To get to the point, I do not think that this approach to life is biblically sound or a proper demonstration of what it means to be a good manager of the resource of time that God has entrusted us with.

It is clear in Scripture that God is strategic and systematic in everything he does. In other words, God has a plan; that includes a plan for your life. In Jeremiah 29:11 He declares, “I know the plans I have for you”, and in Ephesians 2:10 the Scripture tells us, “We are God’s masterpiece. He has created us anew in Christ Jesus, so that we can do the good things he planned for us long ago.”

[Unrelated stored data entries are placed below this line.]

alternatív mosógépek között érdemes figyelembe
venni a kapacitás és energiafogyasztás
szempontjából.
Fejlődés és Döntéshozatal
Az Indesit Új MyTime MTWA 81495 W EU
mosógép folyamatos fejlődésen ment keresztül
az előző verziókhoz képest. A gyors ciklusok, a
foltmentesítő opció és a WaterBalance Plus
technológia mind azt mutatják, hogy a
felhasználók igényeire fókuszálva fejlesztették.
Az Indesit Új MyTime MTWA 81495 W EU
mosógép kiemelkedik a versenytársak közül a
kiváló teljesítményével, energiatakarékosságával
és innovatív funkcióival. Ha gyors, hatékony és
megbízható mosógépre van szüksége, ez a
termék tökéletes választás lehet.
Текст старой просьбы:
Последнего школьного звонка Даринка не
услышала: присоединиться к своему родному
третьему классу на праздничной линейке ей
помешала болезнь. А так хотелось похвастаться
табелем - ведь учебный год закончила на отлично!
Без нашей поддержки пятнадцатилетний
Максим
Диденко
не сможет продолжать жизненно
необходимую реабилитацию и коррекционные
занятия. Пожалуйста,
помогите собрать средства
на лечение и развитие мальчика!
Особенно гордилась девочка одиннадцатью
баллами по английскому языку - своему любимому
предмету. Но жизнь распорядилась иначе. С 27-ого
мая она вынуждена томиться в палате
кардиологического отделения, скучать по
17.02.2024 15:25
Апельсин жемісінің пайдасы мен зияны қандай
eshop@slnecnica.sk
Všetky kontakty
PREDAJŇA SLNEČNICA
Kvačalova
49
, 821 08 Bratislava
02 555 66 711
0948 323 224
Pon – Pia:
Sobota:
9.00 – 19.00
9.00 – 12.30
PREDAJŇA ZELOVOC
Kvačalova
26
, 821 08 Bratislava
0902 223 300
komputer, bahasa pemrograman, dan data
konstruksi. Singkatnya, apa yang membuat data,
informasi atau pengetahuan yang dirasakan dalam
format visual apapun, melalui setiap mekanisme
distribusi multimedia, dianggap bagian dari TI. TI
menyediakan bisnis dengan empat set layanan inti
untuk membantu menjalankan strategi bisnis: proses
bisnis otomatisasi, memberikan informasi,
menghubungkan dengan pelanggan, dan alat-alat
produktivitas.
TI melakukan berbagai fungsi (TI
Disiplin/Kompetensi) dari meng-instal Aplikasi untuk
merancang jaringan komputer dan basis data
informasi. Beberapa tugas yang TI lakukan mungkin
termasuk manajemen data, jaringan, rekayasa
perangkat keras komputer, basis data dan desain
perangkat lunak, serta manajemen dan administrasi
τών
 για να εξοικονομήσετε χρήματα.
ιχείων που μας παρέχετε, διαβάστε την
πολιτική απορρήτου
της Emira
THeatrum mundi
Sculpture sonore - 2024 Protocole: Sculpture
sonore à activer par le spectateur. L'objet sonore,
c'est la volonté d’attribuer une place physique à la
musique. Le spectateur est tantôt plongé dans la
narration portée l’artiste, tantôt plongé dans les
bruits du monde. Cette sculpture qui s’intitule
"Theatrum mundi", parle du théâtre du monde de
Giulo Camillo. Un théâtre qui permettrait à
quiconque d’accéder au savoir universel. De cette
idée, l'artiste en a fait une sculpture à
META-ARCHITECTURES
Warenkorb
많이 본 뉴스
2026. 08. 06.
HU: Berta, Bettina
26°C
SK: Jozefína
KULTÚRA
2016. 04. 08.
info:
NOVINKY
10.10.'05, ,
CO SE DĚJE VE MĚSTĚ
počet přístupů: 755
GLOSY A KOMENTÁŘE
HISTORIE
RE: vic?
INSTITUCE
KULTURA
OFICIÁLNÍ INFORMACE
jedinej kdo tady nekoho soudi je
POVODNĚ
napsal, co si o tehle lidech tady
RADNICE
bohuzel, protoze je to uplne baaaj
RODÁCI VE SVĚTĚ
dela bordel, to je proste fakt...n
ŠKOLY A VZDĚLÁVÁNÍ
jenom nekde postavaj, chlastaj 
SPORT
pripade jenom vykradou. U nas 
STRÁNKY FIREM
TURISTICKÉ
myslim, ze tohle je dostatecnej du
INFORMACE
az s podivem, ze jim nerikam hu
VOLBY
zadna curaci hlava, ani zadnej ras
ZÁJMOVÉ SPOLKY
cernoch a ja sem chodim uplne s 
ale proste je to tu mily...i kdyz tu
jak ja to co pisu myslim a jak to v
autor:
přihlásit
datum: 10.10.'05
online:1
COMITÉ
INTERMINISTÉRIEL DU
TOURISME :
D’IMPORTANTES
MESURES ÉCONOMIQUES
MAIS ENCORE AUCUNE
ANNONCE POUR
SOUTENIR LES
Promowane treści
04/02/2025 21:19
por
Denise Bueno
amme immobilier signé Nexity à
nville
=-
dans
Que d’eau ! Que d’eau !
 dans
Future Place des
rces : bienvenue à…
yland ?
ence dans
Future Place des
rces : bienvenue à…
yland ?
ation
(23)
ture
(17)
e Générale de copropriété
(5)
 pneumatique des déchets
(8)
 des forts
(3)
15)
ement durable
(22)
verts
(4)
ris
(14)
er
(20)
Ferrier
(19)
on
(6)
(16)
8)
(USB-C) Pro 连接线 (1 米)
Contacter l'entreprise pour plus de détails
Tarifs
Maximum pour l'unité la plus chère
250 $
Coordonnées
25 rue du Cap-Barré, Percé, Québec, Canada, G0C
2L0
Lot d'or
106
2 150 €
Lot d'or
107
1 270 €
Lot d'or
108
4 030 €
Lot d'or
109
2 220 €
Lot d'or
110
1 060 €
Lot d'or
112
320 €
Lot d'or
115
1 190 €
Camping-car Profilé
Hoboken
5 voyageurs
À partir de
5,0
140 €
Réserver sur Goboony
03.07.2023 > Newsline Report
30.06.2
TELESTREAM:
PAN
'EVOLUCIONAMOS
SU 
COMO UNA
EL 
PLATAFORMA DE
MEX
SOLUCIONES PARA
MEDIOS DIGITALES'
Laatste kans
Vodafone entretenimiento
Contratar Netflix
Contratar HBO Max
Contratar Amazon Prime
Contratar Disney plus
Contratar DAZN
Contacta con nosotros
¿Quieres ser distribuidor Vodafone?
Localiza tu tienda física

You might be naively thinking, “If God has a plan for my life, why do I need one?”The issue for a Christ follower is not to develop their own plan but rather to be diligent in discovering the plan of God for their life and preparing their self for the fulfillment of that plan. Paul instructs Titus, in Titus 3:14, “For our people should not have unproductive lives.” The writer of Hebrews puts the responsibility on us to be creative, as well as strategic, when he writes, “Think of ways to encourage one another to outbursts of love and good deeds” (10:24).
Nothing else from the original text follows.